Afinal, o quão coerente é a fala nas comunidades linguísticas?

Ismael C. Freitas,
Bruna S. dos Santos

Resumo

Fundamentado nos trabalhos de Labov (2006), Becker (2016), Oushiro (2015, 2019), Mendes (2016; 2019) e Eckert (2008), Gregory Guy promove em sua fala uma discussão acerca da coerência dialetal nas comunidades de fala. Em primeiro lugar, Guy procura evidenciar como a experiência linguística individual é usada para construir e performar identidades sociais. Em segundo, partindo dos trabalhos de Labov e de Becker, o conferencista toma como premissa a heterogeneidade social e individual da língua, para, por meio das pesquisas de Guy, de Mendes e de Oushiro, discutir a noção de coerência dialetal. Dessa forma, calcado em análises de dados empíricos, o palestrante prevê uma diminuição da coerência impulsionada pelo contato entre línguas e pela simplificação das complexidades linguísticas promovidos pela globalização.

Texto

Até que ponto os falantes em uma comunidade usam, de forma paralela, as múltiplas variáveis disponíveis a eles? É através desse questionamento que podemos compreender a construção da hipótese do professor Gregory R. Guy[1] acerca da coerência dialetal – conceito que busca investigar se as múltiplas variáveis coexistentes se distribuem similarmente extra e intralinguísticas na comunidade de fala. Procurando responder se há ou não sistematicidade na correlação entre variáveis, isto é, se elas possuem simultaneamente uma estratificação social, linguística e estilística, o conferencista apresenta alguns estudos quantitativos e conclui que a coerência depende da estrutura social. E, com isso, a partir dos resultados analisados, Guy infere que quanto maior for a diferenciação social mais incoerentes são os padrões de uso das variáveis linguísticas. Partindo dessa premissa, o horizonte final da fala parece ser a coerência face à globalização moderna. Segundo a argumentação, há uma tendência das línguas a se tornarem mais incoerentes, pois, a globalização amplia os horizontes linguísticos e aumenta o contato entre as línguas, promovendo uma grande estratificação social. Com a finalidade de apresentar a comunicação ao leitor, tentaremos reconstruir os passos que o professor toma em sua arguição.

Assim, em primeiro lugar, devemos nos perguntar: o que é língua, como defini-la e onde encontrá-la?

O conceito de língua que fundamenta o trabalho é o de um conjunto de elementos linguísticos presentes na mente e verificados no uso dos falantes. Encerrando nessa definição um viés descritivo, o conferencista aponta que o objeto de análise linguística deve ser as comunidades de falas complexas, formadas por falantes diversos. Nesse sentido, constituída por uma heterogeneidade ordenada, a língua é inerentemente variável e inerentemente estruturada (cf. WEINREICH et al., 2006 [1968][2]). Diante dessa diversidade e variabilidade, Guy questiona-se: há coerência no uso da língua?

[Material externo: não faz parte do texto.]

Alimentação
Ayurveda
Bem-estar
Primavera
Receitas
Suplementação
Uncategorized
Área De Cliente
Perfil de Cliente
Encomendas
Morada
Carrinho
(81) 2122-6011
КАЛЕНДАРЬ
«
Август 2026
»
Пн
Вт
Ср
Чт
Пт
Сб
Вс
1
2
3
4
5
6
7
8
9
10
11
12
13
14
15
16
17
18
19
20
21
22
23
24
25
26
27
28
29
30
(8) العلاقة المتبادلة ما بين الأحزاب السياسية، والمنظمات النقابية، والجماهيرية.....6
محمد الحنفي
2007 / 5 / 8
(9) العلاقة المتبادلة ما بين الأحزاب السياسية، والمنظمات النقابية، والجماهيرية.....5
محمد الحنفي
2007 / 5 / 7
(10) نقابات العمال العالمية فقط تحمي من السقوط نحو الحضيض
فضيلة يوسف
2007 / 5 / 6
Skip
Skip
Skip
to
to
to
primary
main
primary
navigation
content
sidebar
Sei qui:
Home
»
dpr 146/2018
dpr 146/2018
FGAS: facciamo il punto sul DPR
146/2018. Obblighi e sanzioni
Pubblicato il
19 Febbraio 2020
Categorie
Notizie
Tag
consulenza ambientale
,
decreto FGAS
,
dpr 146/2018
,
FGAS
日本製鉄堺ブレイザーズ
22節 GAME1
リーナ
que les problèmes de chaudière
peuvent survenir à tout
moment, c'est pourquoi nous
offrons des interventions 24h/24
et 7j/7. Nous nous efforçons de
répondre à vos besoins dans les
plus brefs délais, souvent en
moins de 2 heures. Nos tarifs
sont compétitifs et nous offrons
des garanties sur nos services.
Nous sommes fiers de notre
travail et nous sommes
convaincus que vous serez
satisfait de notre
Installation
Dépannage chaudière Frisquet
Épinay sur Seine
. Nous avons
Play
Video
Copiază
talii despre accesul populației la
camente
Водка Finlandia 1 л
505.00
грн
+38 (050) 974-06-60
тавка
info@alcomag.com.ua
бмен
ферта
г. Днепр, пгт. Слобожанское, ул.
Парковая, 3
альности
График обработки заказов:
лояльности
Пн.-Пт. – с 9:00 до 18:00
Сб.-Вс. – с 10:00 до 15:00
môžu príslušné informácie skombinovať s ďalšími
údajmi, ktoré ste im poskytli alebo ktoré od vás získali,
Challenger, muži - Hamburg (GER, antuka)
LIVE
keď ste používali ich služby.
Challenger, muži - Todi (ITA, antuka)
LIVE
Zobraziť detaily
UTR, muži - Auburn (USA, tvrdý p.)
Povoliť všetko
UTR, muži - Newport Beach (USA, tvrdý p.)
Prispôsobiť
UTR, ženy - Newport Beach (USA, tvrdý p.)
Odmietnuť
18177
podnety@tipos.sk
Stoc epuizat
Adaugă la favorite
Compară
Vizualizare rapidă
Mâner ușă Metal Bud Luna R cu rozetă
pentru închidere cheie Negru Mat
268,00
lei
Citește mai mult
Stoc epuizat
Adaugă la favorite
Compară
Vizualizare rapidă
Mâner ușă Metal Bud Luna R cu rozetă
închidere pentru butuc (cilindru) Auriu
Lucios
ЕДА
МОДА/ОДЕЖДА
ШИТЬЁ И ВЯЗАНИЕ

Antes, porém, faz-se necessário compreender o que é uma comunidade de fala. Conforme enunciado pelo professor, para constituir uma comunidade de fala os falantes precisam: compartilhar elementos linguísticos; compartilhar normas e avaliações acerca da língua; estabelecer uma densidade de comunicação interna relativamente alta. Na sequência, Guy apresenta dois tipos de comunidades de fala. O primeiro refere-se às comunidades “aninhadas”, isto é, que se aglutinam e se restringem a grupos maiores ou menores, como uma boneca russa linguística. O segundo tipo diz respeito às comunidades interseccionais, compostas por membros que fazem parte simultaneamente de duas comunidades de fala. Configurando, então, a primeira dimensão com a qual Guy aborda o tema da conferência, a comunidade de fala remete a uma estrutura social em que as variáveis linguísticas assumem uma função constituidora e delimitadora.

A segunda dimensão diz respeito à variação interna ao falante. Mais especificamente, relaciona-se à heterogeneidade na fala de cada indivíduo, que usa diferentes variáveis de acordo com o estilo, o contexto, o interlocutor etc. Weinreich, Labov e Herzog entendem que o “domínio de um falante nativo de estruturas heterogêneas [...] é parte da competência linguística monolíngue” (WEINREICH et al., 2006, p. 36[2]). Isto posto, Guy afirma que a língua é a forma mais expressiva de comportamento social disponível a nós. Ela é a ferramenta central para construir e performar nossas identidades.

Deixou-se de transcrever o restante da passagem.